The original story had some legs because Lt. Walter Haut, the public relations officer for the Roswell AAF Base, sent out the following press release:
The many rumors regarding the flying disc became a reality yesterday when the intelligence office of the 509th Bomb Group of the Eighth Air Force, Roswell Army Air Field, was fortunate enough to gain possession of a disc through the co-operation of one of the local ranchers and the Sheriff's office of Chaves County.
The flying object landed on a ranch near Roswell sometime last week. Not having phone action, the rancher stored the disc until such time as he was able to contact the Sheriff's office, who in turn notified Major Jesse A. Marcel, of the 509th Bomb Group Intelligence office.
Action was immediately taken and the disc was picked up at the rancher's home. It was inspected at the Roswell Army Air Field and subsequently loaned by Major Marcel to higher headquarters."
A few days later, the military changed its story, saying it had recovered an errant weather balloon.
About 12 years ago, the military 'fessed up that there had been a cover-up: The wreckage was from an atomic spying balloon which was part of Project Mogul.
That hardly dissuaded the folks who knew the truth was out there. They said it was just another Big Lie.
I met Haut some 12 years ago, at the first Roswell Encounter in 1994. He was a heck of a nice guy, and one of the founders of the Roswell International UFO Museum and Research Center.
Back then, Roswell was just beginning to embrace its reputation as hallowed ground in the UFO community. The city fathers had transformed their normal Fourth of July activities into the Roswell Encounter; instead of a soapbox derby, kids built UFOs. In the place of a fun run, they had an alien chase. Rather than dressing up as our nation's forefathers, the kids put on alien makeup. It was a great weekend.

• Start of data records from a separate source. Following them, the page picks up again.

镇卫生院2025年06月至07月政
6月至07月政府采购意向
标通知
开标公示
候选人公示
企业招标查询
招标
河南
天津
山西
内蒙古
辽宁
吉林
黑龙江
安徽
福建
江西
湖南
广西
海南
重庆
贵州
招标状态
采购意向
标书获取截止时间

At the time, Haut told me he had never seen a UFO, though he did believe they existed. I can't say I buy his deathbed confession, which strikes me as an effort to boost the Roswell legend. Or maybe Walter convinced himself that he really did handle saucer wreckage.
That said, if you're in the neighborhood, you should pop into Roswell. There's still time to drive out for this year's Roswalien Experience 2007, which starts on Thursday, July 5. It's a heck of a fun time and the last time I was in the museum, it was filled with evidence--if, by evidence, you mean drawings and Hollywood props.